Fermentation done?

I’m making a Spencer Abby clone from yeast I harvested from the bottle. The yeast harvesting went well and the fermentation started fast, there was a thick krausen in 24 hours. My temp control wasn’t good. ( I am definitely making a ferm chamber!) I was planning on fermenting at 72 then bringing it to 78 when krausen went down until it got close to target gravity and stayed there then two weeks at 50., all per the recipe. I have rooms with different temps in the house which is how I currently control temp: kitchen 68-70, back room 75-85 if I want, cellar floor 60 ish right now, root cellar 50 ish. After the 2nd day it got into upper 70 's so I left windows open to bring it down but it went way down to 60. I wrapped it in a blanket and closed the window and it got back up to low seventies and I was able to keep it there. The krausen lasted a couple days and I put it in the back room and got it to the upper seventies where its stayed for two weeks. It hasn’t budged from 1.020 for two weeks and the target gravity is 1.010. I’m worried both that it won’t be as dry as I want it and that upon bottling the yeast will wake up and I’ll have gushers. I’m wondering what if anything went wrong. Is it just this yeast acting differently than the trappist ale yeast called for (3787 or WL530) or the crash down to 60. I’m thinking I’ll follow the recipe and bring the temp down for awhile then bottle. The OG was 1.058 measured with a hydrometer at 65 degrees ( pitching temp). I hit all my mash temp targets. The 1.020 reading was taken several times with a hydrometer at 78-80.

The drop to 60° wouldn’t be the end of the world.
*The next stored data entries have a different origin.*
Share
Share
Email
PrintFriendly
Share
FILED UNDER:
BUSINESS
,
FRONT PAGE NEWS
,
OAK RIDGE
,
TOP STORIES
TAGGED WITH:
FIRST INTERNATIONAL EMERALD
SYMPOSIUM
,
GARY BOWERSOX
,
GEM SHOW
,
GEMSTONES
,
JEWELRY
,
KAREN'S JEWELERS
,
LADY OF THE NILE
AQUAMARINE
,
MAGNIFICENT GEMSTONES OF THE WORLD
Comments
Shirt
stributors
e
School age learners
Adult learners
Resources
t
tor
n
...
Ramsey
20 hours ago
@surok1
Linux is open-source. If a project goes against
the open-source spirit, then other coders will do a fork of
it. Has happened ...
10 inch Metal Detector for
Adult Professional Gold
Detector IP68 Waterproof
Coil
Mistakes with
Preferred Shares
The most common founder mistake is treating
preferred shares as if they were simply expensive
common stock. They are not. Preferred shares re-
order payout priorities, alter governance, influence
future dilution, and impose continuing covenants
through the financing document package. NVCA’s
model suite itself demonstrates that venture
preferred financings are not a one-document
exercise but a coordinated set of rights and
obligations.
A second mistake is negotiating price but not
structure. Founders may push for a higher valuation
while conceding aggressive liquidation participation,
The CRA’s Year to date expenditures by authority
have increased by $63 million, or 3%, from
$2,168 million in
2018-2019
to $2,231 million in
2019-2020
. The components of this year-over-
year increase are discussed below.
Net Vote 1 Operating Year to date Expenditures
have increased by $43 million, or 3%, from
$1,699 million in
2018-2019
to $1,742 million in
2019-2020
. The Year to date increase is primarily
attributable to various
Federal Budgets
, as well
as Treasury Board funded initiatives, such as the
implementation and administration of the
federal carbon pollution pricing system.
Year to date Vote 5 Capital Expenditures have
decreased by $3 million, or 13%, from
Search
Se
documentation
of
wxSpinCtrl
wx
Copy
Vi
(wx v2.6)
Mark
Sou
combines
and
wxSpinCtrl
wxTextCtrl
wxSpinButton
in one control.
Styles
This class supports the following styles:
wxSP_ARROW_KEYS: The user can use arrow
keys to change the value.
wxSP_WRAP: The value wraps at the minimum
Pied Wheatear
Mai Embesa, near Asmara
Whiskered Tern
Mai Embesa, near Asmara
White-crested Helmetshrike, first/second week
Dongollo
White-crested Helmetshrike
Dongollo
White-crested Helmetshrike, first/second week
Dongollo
This yeast may be finicky. You can try to warm it up and rouse the yeast. What I would do is pitch a small active starter of 001 or 1056.

Was this all grain or extract? Mash temp and length?

I re-read and see that it is all grain. What was the mash temp?

Tapatalk is not allowing me to edit still

148 for 75 min, 162 for 15 min, mash out 168.

It should finish well lower than 1.020. I would pitch fresh neutral yeast

I suspect that the harvested yeast may have had a problem.  Try repitching, but be aware that it takes a lot of yeast to do that.  Something like a qt. of slurry wouldn’t be too much.

Be aware that some of the trappist breweries reportedly bottle condition with different yeast than what they primary ferment with to maintain their proprietary strain.  Just something to keep in mind if your clone does not live up to the original.

While this particular brewery night, according to BLAM almost no Belgian breweries do.

I’m picking up similar esters to the original, I don’t think its a bottling strain. Denny, Steve is recommending pitching a neutral yeast, are you recommending that in a larger amount? Also, the drop from 1.020 to hopefully 1.010 will take care of potential oxidation from pitching more yeast? I’ve never needed to do that but I assume I need to aerate again. If I’m aerating anyway is it possible to get to the yeast at the bottom and make a starter from that?

I’ve had good luck with non-stirred 1 quart starters in active fermentation. Adding dry yeast or a liquid culture without a starter might not to well.

Steve,
A starter of what kind of yeast? If you recomend a neutral yeast what do you mean by that?

001 or 1056. I would avoid dry yeast in this case. A big slurry as Denny mentioned would work as well.

I’ll have to let go of my intention of harvesting the original yeast for later experiments. I will have to wait a few more days before I can get to my lhbs. Any problems with that?

Do what you can. Just be careful bottling too early, It may be as low as it will go, but with an untested yeast, it is hard to say.

I don’t think it matters a lot what strain you pitch.  At this point, though, you don’t want to re-aerate the beer, so you need to pitch enough yeast to not need cell growth.

Thanks for the advice Steve and Denny. I’ll make a starter after work from some yeast I have at home.

A BIG starter.  Not just a qt. starter.  Maybe a gal. or two.  Or is there  a brewpub nearby where you could get slurry?

Sadly, very sadly, there is no nearby brewery.  :cry: I’m glad you re-emphasized the starter size as I was thinking two quarts. I also like that you refer to quarts and gallons, not this liter nonsense. :wink: I’ll make a big starter. With a starter that big would you decant as much as possible so I’m not adding a gallon of liquid to 5 gallons of beer?

I disagree Denny. I have had good luck with 1 quart/liter (I say liter because that is how the flask is marked), not stirred, and pitched at high krausen.

Well, that’s good to know, Steve, although I haven’t been that lucky.

Pete, AFAIAC you should ALWAYS decant you starters.